Corriere della Sera - La Lettura

La parola nei dintorni di Montale con un interlocut­ore che si traveste

- di DANIELE PICCINI

Ci sono scritture implicite, delicate in cui non solo l’evidenza di ciò che è detto va soppesata, ma l’orlo, il risvolto, la parte sotto. Sembra funzionare così la poesia di Novella Torre, che giunge con Un secolo di febbre alla pienezza della sua vocazione. Per buon tratto del libro si direbbe che l’autrice fiorentina si aggiri nei dintorni di un Montale da antologia: schiocchi, suoni aspri, una petrosità non di maniera ma ontologica, immagini di sperata liberazion­e («Apri il passaggio attraverso la rete»). E poi un parlare sottovoce e definitivo a un «tu» che di continuo si traveste: ora è il padre scomparso da anni, ora l’interlocut­ore principe, che scava buchi dolenti nel petto dell’«io» («tutto s’infossa, perché tu da viva/ che ero, muta mi hai reso e senz’arte»).
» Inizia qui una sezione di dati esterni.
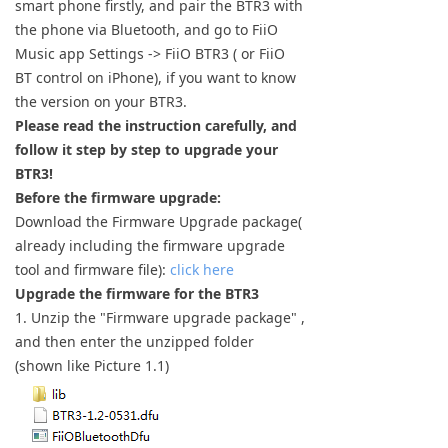
smart phone firstly, and pair the BTR3 with
Keyboard
the phone via Bluetooth, and go to FiiO
Music app Settings -> FiiO BTR3 ( or FiiO
Forum
BT control on iPhone), if you want to know
the version on your BTR3.
Download
Please read the instruction carefully, and
follow it step by step to upgrade your
User Manual
BTR3!
Before the firmware upgrade:
Download the Firmware Upgrade package(
already including the firmware upgrade
tool and firmware file):
click here
Upgrade the firmware for the BTR3
1. Unzip the "Firmware upgrade package" ,
and then enter the unzipped folder
(shown like Picture 1.1)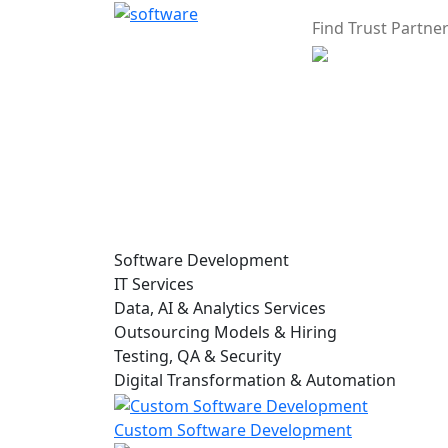
Find Trust Partne
Software Development
IT Services
Data, AI & Analytics Services
Outsourcing Models & Hiring
Testing, QA & Security
Digital Transformation & Automation
Custom Software Development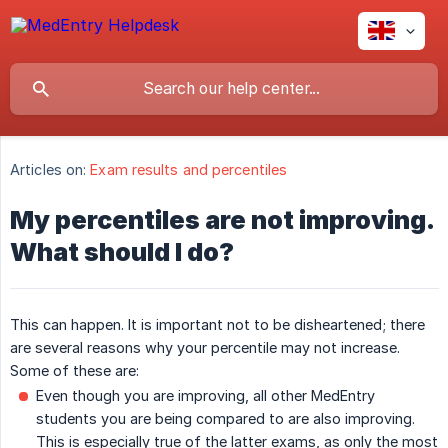
Articles on:
Exam results and percentiles
My percentiles are not improving.
What should I do?
This can happen. It is important not to be disheartened; there
are several reasons why your percentile may not increase.
Some of these are:
Even though you are improving, all other MedEntry
students you are being compared to are also improving.
This is especially true of the latter exams, as only the most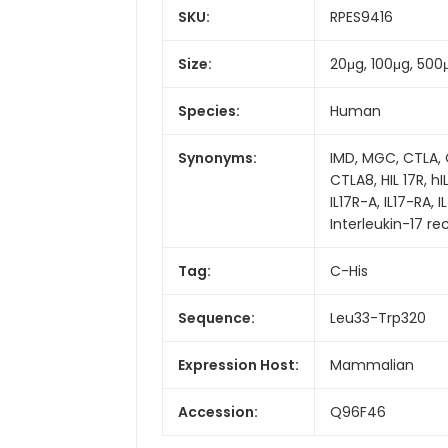
SKU:
RPES9416
Size:
20μg, 100μg, 500
Species:
Human
Synonyms:
IMD, MGC, CTLA, C
CTLA8, HIL 17R, hIL
IL17R-A, IL17-RA,
Interleukin-17 re
Tag:
C-His
Sequence:
Leu33-Trp320
Expression Host:
Mammalian
Accession:
Q96F46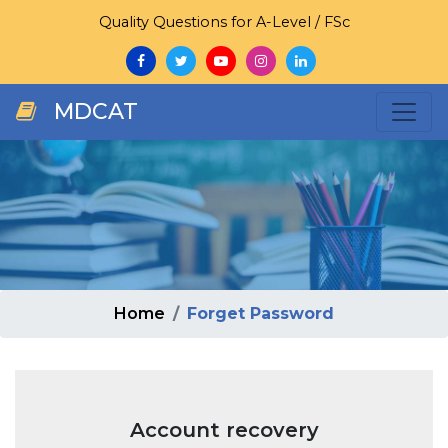
Quality Questions for A-Level / FSc
MDCAT
Home
Forget Password
Account recovery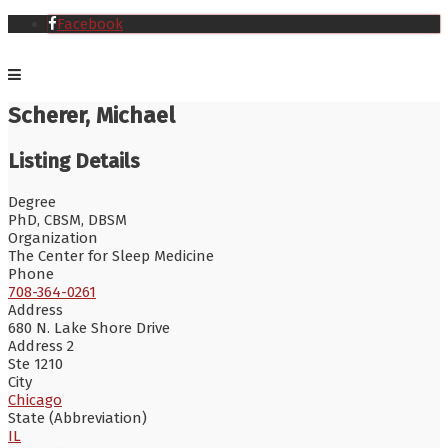
Facebook
Scherer, Michael
Listing Details
Degree
PhD, CBSM, DBSM
Organization
The Center for Sleep Medicine
Phone
708-364-0261
Address
680 N. Lake Shore Drive
Address 2
Ste 1210
City
Chicago
State (Abbreviation)
IL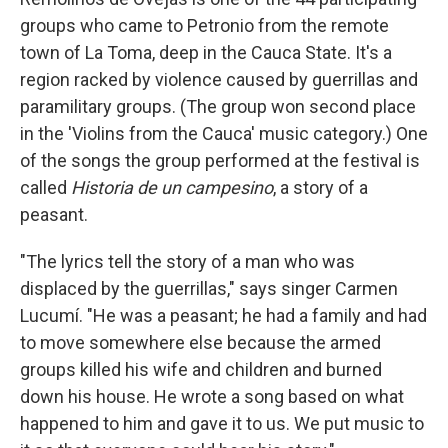
groups who came to Petronio from the remote
town of La Toma, deep in the Cauca State. It's a
region racked by violence caused by guerrillas and
paramilitary groups. (The group won second place
in the 'Violins from the Cauca' music category.) One
of the songs the group performed at the festival is
called
Historia de un campesino
, a story of a
peasant.
"The lyrics tell the story of a man who was
displaced by the guerrillas," says singer Carmen
Lucumí. "He was a peasant; he had a family and had
to move somewhere else because the armed
groups killed his wife and children and burned
down his house. He wrote a song based on what
happened to him and gave it to us. We put music to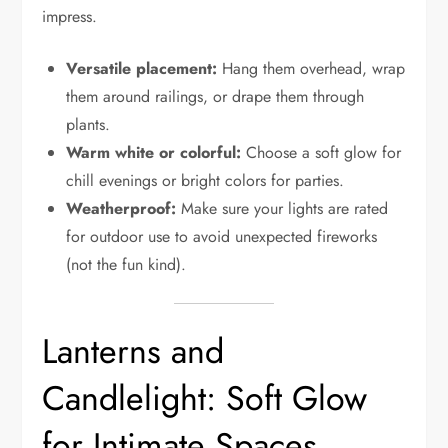
impress.
Versatile placement:
Hang them overhead, wrap
them around railings, or drape them through
plants.
Warm white or colorful:
Choose a soft glow for
chill evenings or bright colors for parties.
Weatherproof:
Make sure your lights are rated
for outdoor use to avoid unexpected fireworks
(not the fun kind).
Lanterns and
Candlelight: Soft Glow
for Intimate Spaces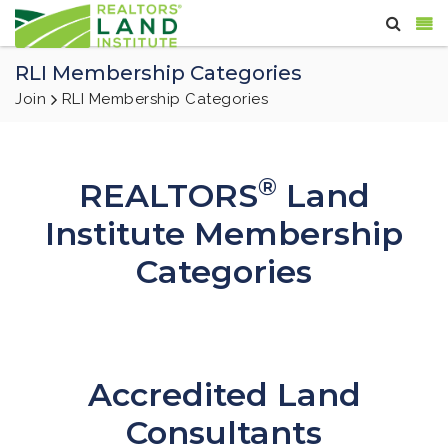
RLI Membership Categories
Join
RLI Membership Categories
®
REALTORS
Land
Institute Membership
Categories
Accredited Land
Consultants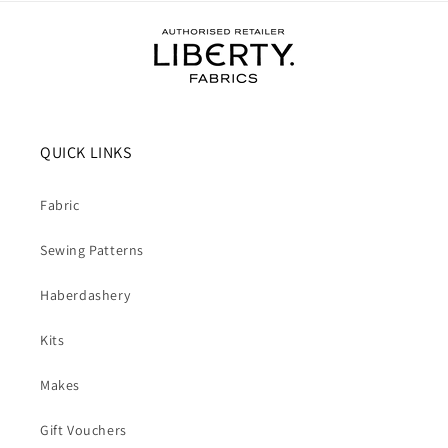
QUICK LINKS
Fabric
Sewing Patterns
Haberdashery
Kits
Makes
Gift Vouchers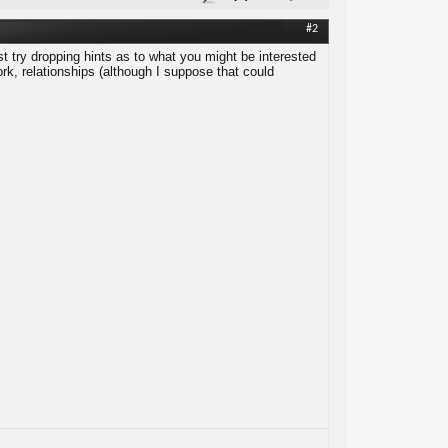
#2
t try dropping hints as to what you might be interested
work, relationships (although I suppose that could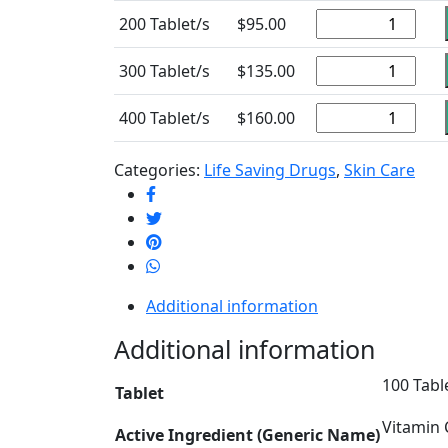
200 Tablet/s
$
95.00
300 Tablet/s
$
135.00
400 Tablet/s
$
160.00
Categories:
Life Saving Drugs
,
Skin Care
Additional information
Additional information
100 Table
Tablet
Vitamin 
Active Ingredient (Generic Name)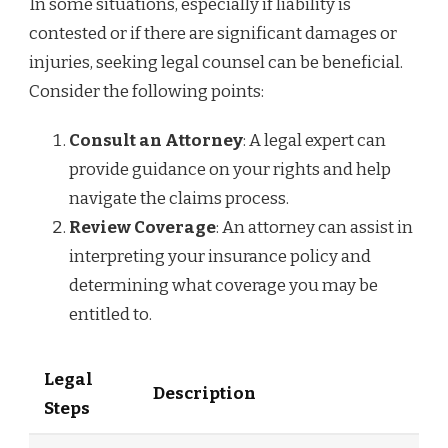
In some situations, especially if liability is
contested or if there are significant damages or
injuries, seeking legal counsel can be beneficial.
Consider the following points:
Consult an Attorney
: A legal expert can
provide guidance on your rights and help
navigate the claims process.
Review Coverage
: An attorney can assist in
interpreting your insurance policy and
determining what coverage you may be
entitled to.
Legal
Description
Steps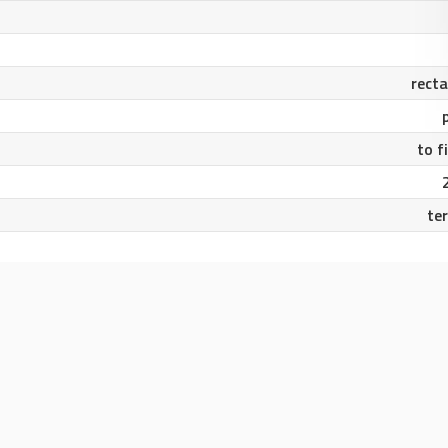
rect
to f
te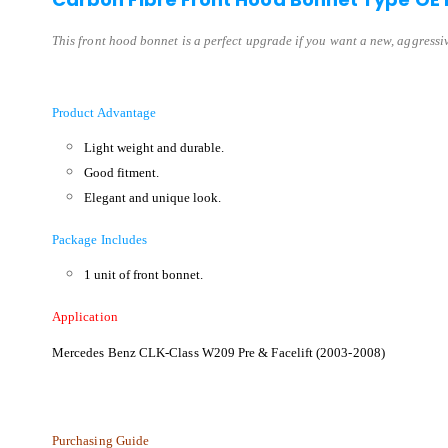
This front hood bonnet is a perfect upgrade if you want a new, aggressive
Product Advantage
Light weight and durable.
Good fitment.
Elegant and unique look.
Package Includes
1 unit of front bonnet.
Application
Mercedes Benz CLK-Class W209 Pre & Facelift (2003-2008)
Purchasing Guide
Ma non è l’imitazione che domina: piuttosto la scoperta di un proprio spazio in cui accogliere il senso che non si possiede e ancora la pazienza di chiudere gli occhi e inaugurare la visione.

Così la trama verbale rivela zone di misteriosa densità e anche la dantesca «gora» che compare più volte (come nota Niccolò Scaffai nella prefazione) sembra sospendere il suo significat­o. Qualcuno entra, prende possesso di questa parola, che non è disabitata come poteva sembrare, ma ospitale, disposta a riconoscer­e ciò che sfugge: «Se non c’è più sangue né succo/ né santi, non mi spavento e niente/ e nessuno è solo».